RUDOLF BALMER ZU FRANKREICHS HAUSHALTSDEFIZIT
: Nur Merkel glaubt an Wunder

Es gibt kein Konjunkturwunder für Frankreich. Die Wirtschaft stagniert, die Unternehmen zögern ihre Investitionen hinaus, das Volk murrt. Wie zu erwarten war, bleibt Frankreichs Haushaltsdefizit weit von den mit der EU vereinbarten Sparzielen und der Toleranzgrenze von 3 Prozent des Bruttoinlandsprodukt entfernt: Bestenfalls 4,4 in diesem Jahr uns 4,3 Prozent im nächsten. Das zugelassene Defizit von 3 Prozent wird langsam zum Fernziel, das laut Finanzminister Michel Sapin für 2017 ins Auge gefasst wird. Er wollte seinen Landsleuten reinen Wein einschenken und den EU-Partnern sagen, was er als realistisch betrachtet.

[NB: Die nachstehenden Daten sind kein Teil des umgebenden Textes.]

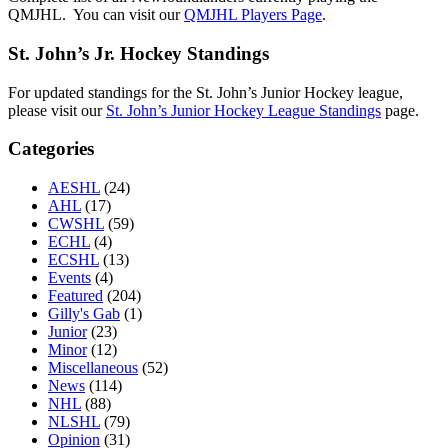
QMJHL. You can visit our
QMJHL Players Page
.
St. John’s Jr. Hockey Standings
For updated standings for the St. John’s Junior Hockey league,
please visit our
St. John’s Junior Hockey League Standings
page.
Categories
AESHL
(24)
AHL
(17)
CWSHL
(59)
ECHL
(4)
ECSHL
(13)
Events
(4)
Featured
(204)
Gilly's Gab
(1)
Junior
(23)
Minor
(12)
Miscellaneous
(52)
News
(114)
NHL
(88)
NLSHL
(79)
Opinion
(31)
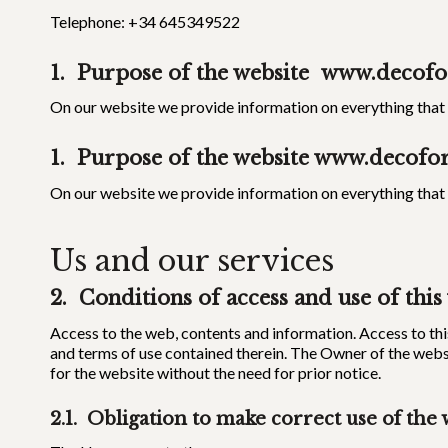
Telephone: +34 645349522
1. Purpose of the website
www.decofo
On our website we provide information on everything that m
1. Purpose of the website
www.decofor
On our website we provide information on everything that m
Us and our services
2. Conditions of access and use of this
Access to the web, contents and information. Access to thi
and terms of use contained therein. The Owner of the webs
for the website without the need for prior notice.
2.1. Obligation to make correct use of the 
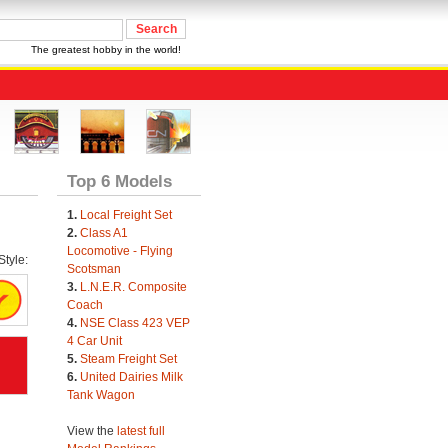
The greatest hobby in the world!
Top 6 Models
1.
Local Freight Set
2.
Class A1
Locomotive - Flying
tyle:
Scotsman
3.
L.N.E.R. Composite
Coach
4.
NSE Class 423 VEP
4 Car Unit
5.
Steam Freight Set
6.
United Dairies Milk
Tank Wagon
View the
latest full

Damit die wiederholt korrigierten Haushaltsziele erreicht werden können, müsste die Regierung die öffentlichen Ausgaben in den kommenden drei Jahren um wenigstens 50 Milliarden Euro reduzieren, wie Sapin das erneut verspricht. Er kommt damit der Hauptforderung von Kanzlerin Angela Merkel entgegen, die Paris gegenüber einmal mehr auf die Umsetzung der „Strukturreformen“ pocht.

Nichts garantiert aber, dass Frankreich damit aus der Stagnation herauskommt. Im Gegenteil sind immer mehr Franzosen davon überzeugt, dass diese Politik sie erst recht ins Schlamassel führt. Nur der rechtsextreme Front National, der sich den von Europa Enttäuschten als einzige Alternative präsentiert, kann sich die Hände reiben.

Wer wie Merkel alle Versuche, das Wachstum in Frankreich dank einer koordinierten EU-Politik wieder in Schwung zu bringen, abgeblockt hat, ist wenig geeignet, Lehren zu erteilen. Souplesse (Geschmeidigkeit) ist dagegen ein französisches Wort, das in Brüssel immer öfter zu hören ist, weil man zu begreifen beginnt, dass der übereifrige Defizitabbau das Wachstum bremst und schnurstracks in die Deflation führt.